= EXERCISE AIM =
Each line in the material below, starting at the one that contains "fi deschisă de Lacul lebedelor" and ending at the one that contains "Озеленение и грунты", should be repeated exactly; the pictures should not.

= ENTRIES PROVIDED =
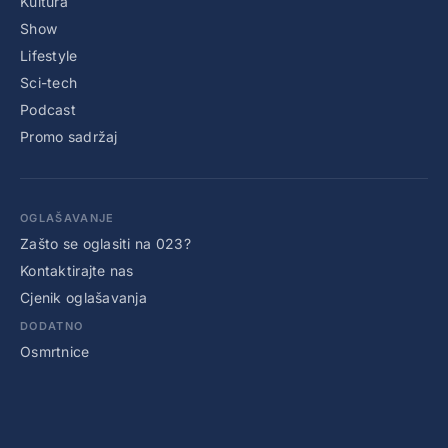
Kultura
Show
Lifestyle
Sci-tech
Podcast
Promo sadržaj
OGLAŠAVANJE
Zašto se oglasiti na 023?
Kontaktirajte nas
Cjenik oglašavanja
DODATNO
Osmrtnice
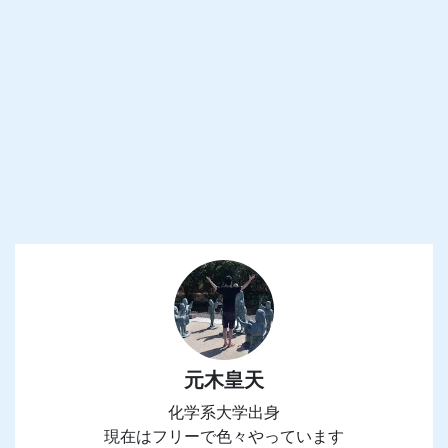
元木皇天
化学系大学出身
現在はフリーで色々やっています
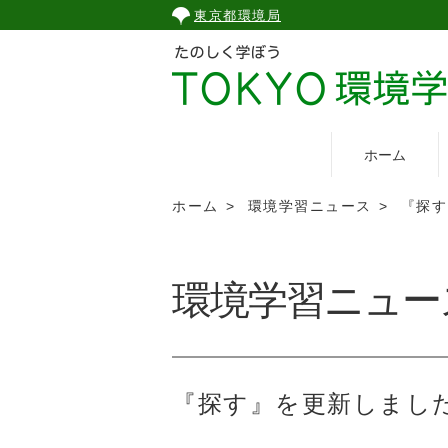
こ
東京都環境局
の
ペ
ー
ジ
の
ホーム
本
文
ホーム
環境学習ニュース
『探す
へ
移
動
環境学習ニュー
『探す』を更新しまし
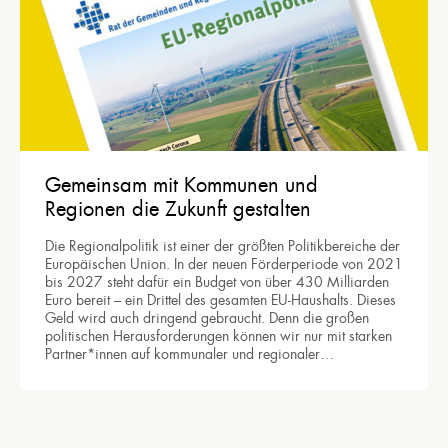
Gemeinsam mit Kommunen und
Regionen die Zukunft gestalten
Die Regionalpolitik ist einer der größten Politikbereiche der
Europäischen Union. In der neuen Förderperiode von 2021
bis 2027 steht dafür ein Budget von über 430 Milliarden
Euro bereit – ein Drittel des gesamten EU-Haushalts. Dieses
Geld wird auch dringend gebraucht. Denn die großen
politischen Herausforderungen können wir nur mit starken
Partner*innen auf kommunaler und regionaler…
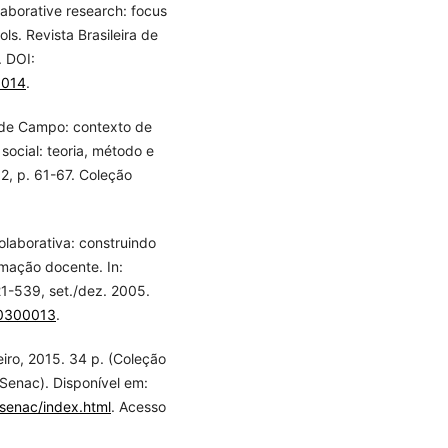
laborative research: focus
ls. Revista Brasileira de
. DOI:
0014
.
 de Campo: contexto de
social: teoria, método e
12, p. 61-67. Coleção
laborativa: construindo
rmação docente. In:
21-539, set./dez. 2005.
00300013
.
iro, 2015. 34 p. (Coleção
enac). Disponível em:
senac/index.html
. Acesso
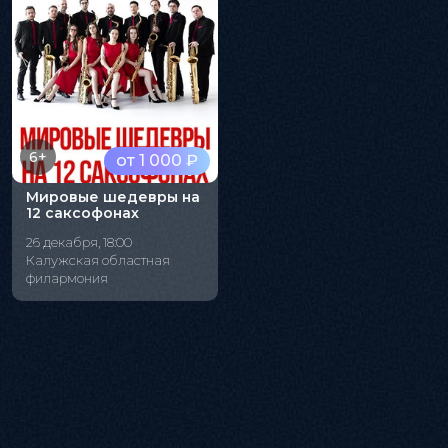
6+
от 1 000 ₽
Мировые шедевры на
12 саксофонах
26 декабря, 18:00
Калужская областная
филармония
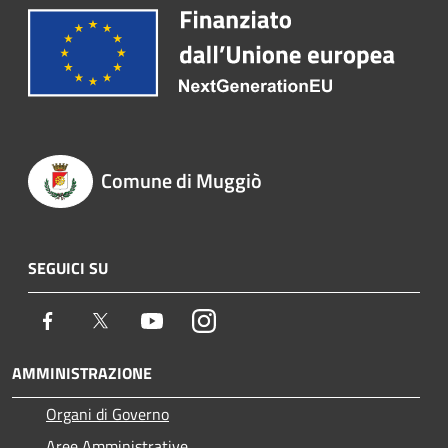
Comune di Muggiò
SEGUICI SU
Facebook
Twitter
Youtube
Instagram
AMMINISTRAZIONE
Organi di Governo
Aree Amministrative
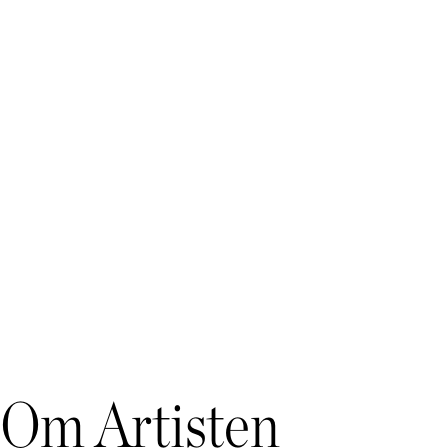
Om Artisten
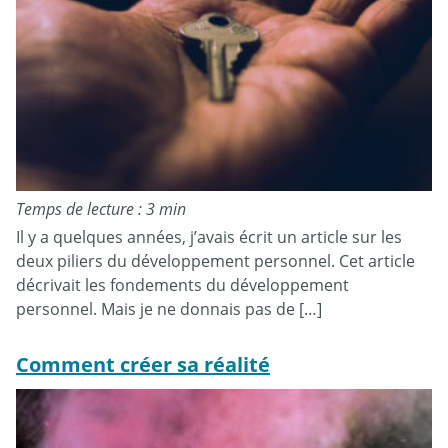
Temps de lecture : 3 min
Il y a quelques années, j’avais écrit un article sur les
deux piliers du développement personnel. Cet article
décrivait les fondements du développement
personnel. Mais je ne donnais pas de […]
Comment créer sa réalité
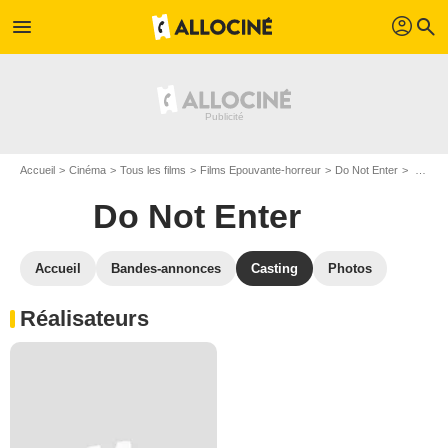
profil
menu
search
Accueil
Cinéma
Tous les films
Films Epouvante-horreur
Do Not Enter
Casting Do Not Enter
Do Not Enter
Accueil
Bandes-annonces
Casting
Photos
Réalisateurs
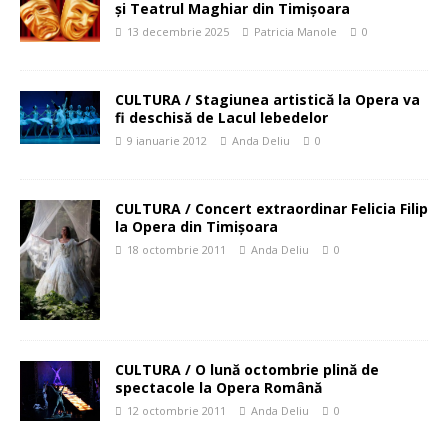
și Teatrul Maghiar din Timișoara
13 decembrie 2025
Patricia Manole
0
CULTURA / Stagiunea artistică la Opera va
fi deschisă de Lacul lebedelor
9 ianuarie 2012
Anda Deliu
0
CULTURA / Concert extraordinar Felicia Filip
la Opera din Timişoara
18 octombrie 2011
Anda Deliu
0
CULTURA / O lună octombrie plină de
spectacole la Opera Română
12 octombrie 2011
Anda Deliu
0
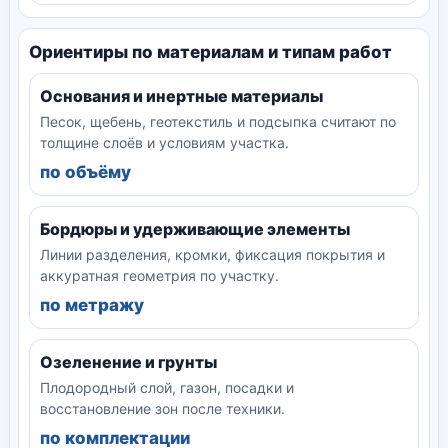
Ориентиры по материалам и типам работ
Основания и инертные материалы
Песок, щебень, геотекстиль и подсыпка считают по
толщине слоёв и условиям участка.
по объёму
Бордюры и удерживающие элементы
Линии разделения, кромки, фиксация покрытия и
аккуратная геометрия по участку.
по метражу
Озеленение и грунты
Плодородный слой, газон, посадки и
восстановление зон после техники.
по комплектации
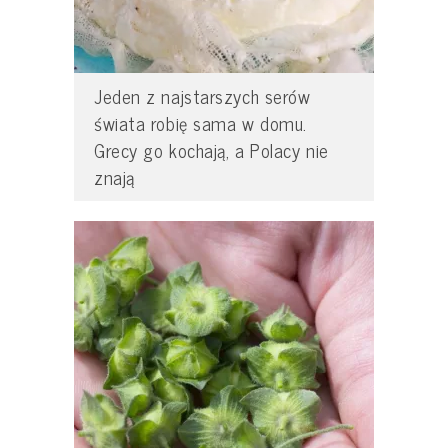
Jeden z najstarszych serów
świata robię sama w domu.
Grecy go kochają, a Polacy nie
znają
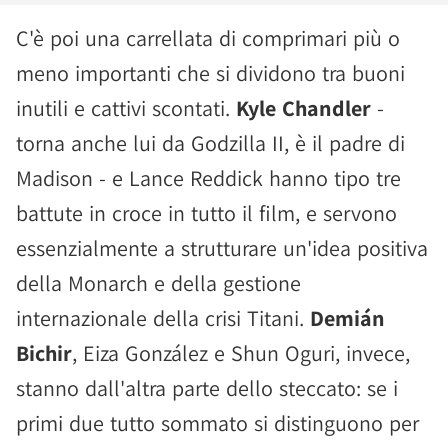
C'è poi una carrellata di comprimari più o
meno importanti che si dividono tra buoni
inutili e cattivi scontati.
Kyle Chandler
-
torna anche lui da Godzilla II, è il padre di
Madison - e Lance Reddick hanno tipo tre
battute in croce in tutto il film, e servono
essenzialmente a strutturare un'idea positiva
della Monarch e della gestione
internazionale della crisi Titani.
Demián
Bichir
, Eiza González e Shun Oguri, invece,
stanno dall'altra parte dello steccato: se i
primi due tutto sommato si distinguono per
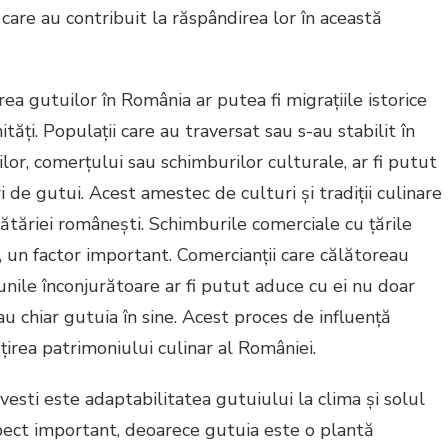
are au contribuit la răspândirea lor în această
ea gutuilor în România ar putea fi migrațiile istorice
tăți. Populații care au traversat sau s-au stabilit în
zilor, comerțului sau schimburilor culturale, ar fi putut
 de gutui. Acest amestec de culturi și tradiții culinare
ucătăriei românești. Schimburile comerciale cu țările
, un factor important. Comercianții care călătoreau
iunile înconjurătoare ar fi putut aduce cu ei nu doar
au chiar gutuia în sine. Acest proces de influență
țirea patrimoniului culinar al României.
esti este adaptabilitatea gutuiului la clima și solul
pect important, deoarece gutuia este o plantă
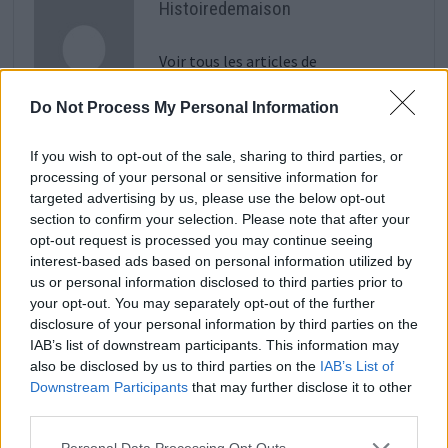
Histoiredemaison
Voir tous les articles de
Histoiredemaison →
Do Not Process My Personal Information
If you wish to opt-out of the sale, sharing to third parties, or
processing of your personal or sensitive information for
VOUS POURRIEZ AUSSI AIMER
targeted advertising by us, please use the below opt-out
section to confirm your selection. Please note that after your
opt-out request is processed you may continue seeing
interest-based ads based on personal information utilized by
us or personal information disclosed to third parties prior to
your opt-out. You may separately opt-out of the further
disclosure of your personal information by third parties on the
IAB’s list of downstream participants. This information may
also be disclosed by us to third parties on the
IAB’s List of
Downstream Participants
that may further disclose it to other
third parties.
Personal Data Processing Opt Outs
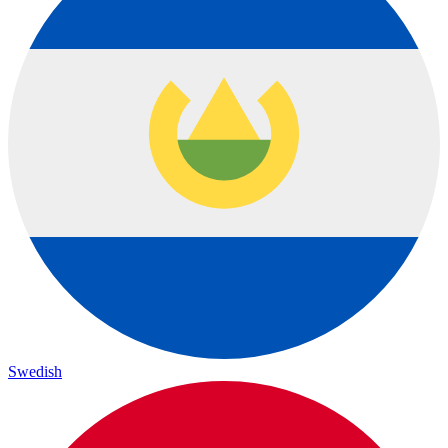
Swedish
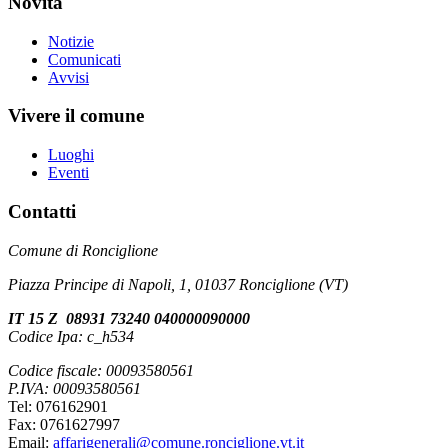
Novità
Notizie
Comunicati
Avvisi
Vivere il comune
Luoghi
Eventi
Contatti
Comune di Ronciglione
Piazza Principe di Napoli, 1, 01037 Ronciglione (VT)
IT 15 Z 08931 73240 040000090000
Codice Ipa: c_h534
Codice fiscale: 00093580561
P.IVA: 00093580561
Tel: 076162901
Fax: 0761627997
Email:
affarigenerali@comune.ronciglione.vt.it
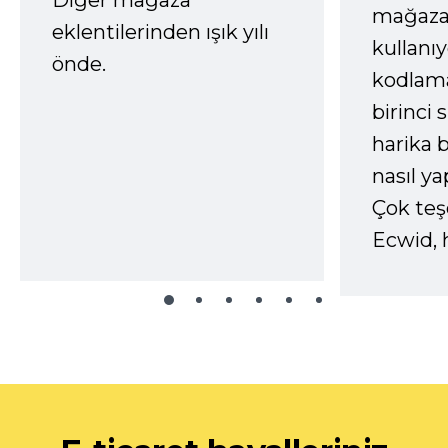
mağaza
eklentilerinden ışık yılı
kullanı
önde.
kodlam
birinci 
harika b
nasıl yap
Çok te
Ecwid, 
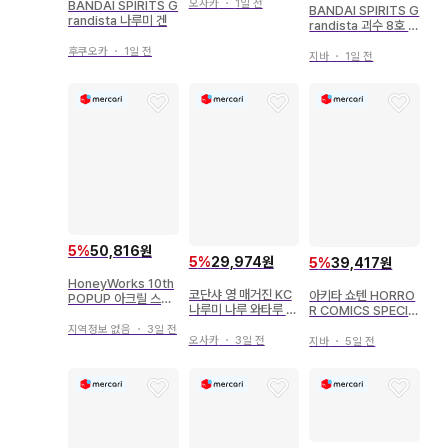
오사카
・
1일 전
BANDAI SPIRITS G
BANDAI SPIRITS G
randista 나루미 겐
randista 괴수 8호 나
루미 겐
후쿠오카
・
1일 전
지바
・
1일 전
5
%
50,816원
5
%
29,974원
5
%
39,417원
HoneyWorks 10th
코단샤 영 매거진 KC
아키타 쇼텐 HORRO
POPUP 아크릴 스탠
나루미 나루 와타루 군
R COMICS SPECIA
드 나루미 세나
의 x x 가 붕괴 직전 1
L 카키노우치 나루미
지역정보 없음
・
3일 전
6
흡혈귀 미유
오사카
・
3일 전
지바
・
5일 전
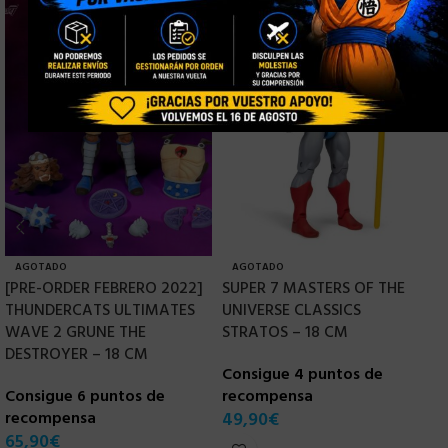
AGOTADO
AGOTADO
[PRE-ORDER FEBRERO 2022]
SUPER 7 MASTERS OF THE
S
THUNDERCATS ULTIMATES
UNIVERSE CLASSICS
U
WAVE 2 GRUNE THE
STRATOS – 18 CM
K
DESTROYER – 18 CM
Consigue 4 puntos de
C
Consigue 6 puntos de
recompensa
r
recompensa
49,90
€
4
65,90
€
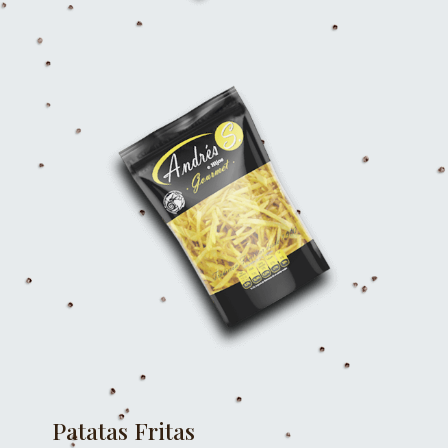
Patatas Fritas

= TASK SOLUTION =
fi deschisă de Lacul lebedelor
9 ianuarie 2012
Anda Deliu
0
CULTURA / Concert extraordinar Felicia Filip
la Opera din Timişoara
18 octombrie 2011
Anda Deliu
0
CULTURA / O lună octombrie plină de
spectacole la Opera Română
12 octombrie 2011
Anda Deliu
0
Ориентиры по материалам и типам работ
Основания и инертные материалы
Песок, щебень, геотекстиль и подсыпка считают по
толщине слоёв и условиям участка.
по объёму
Бордюры и удерживающие элементы
Линии разделения, кромки, фиксация покрытия и
аккуратная геометрия по участку.
по метражу
Озеленение и грунты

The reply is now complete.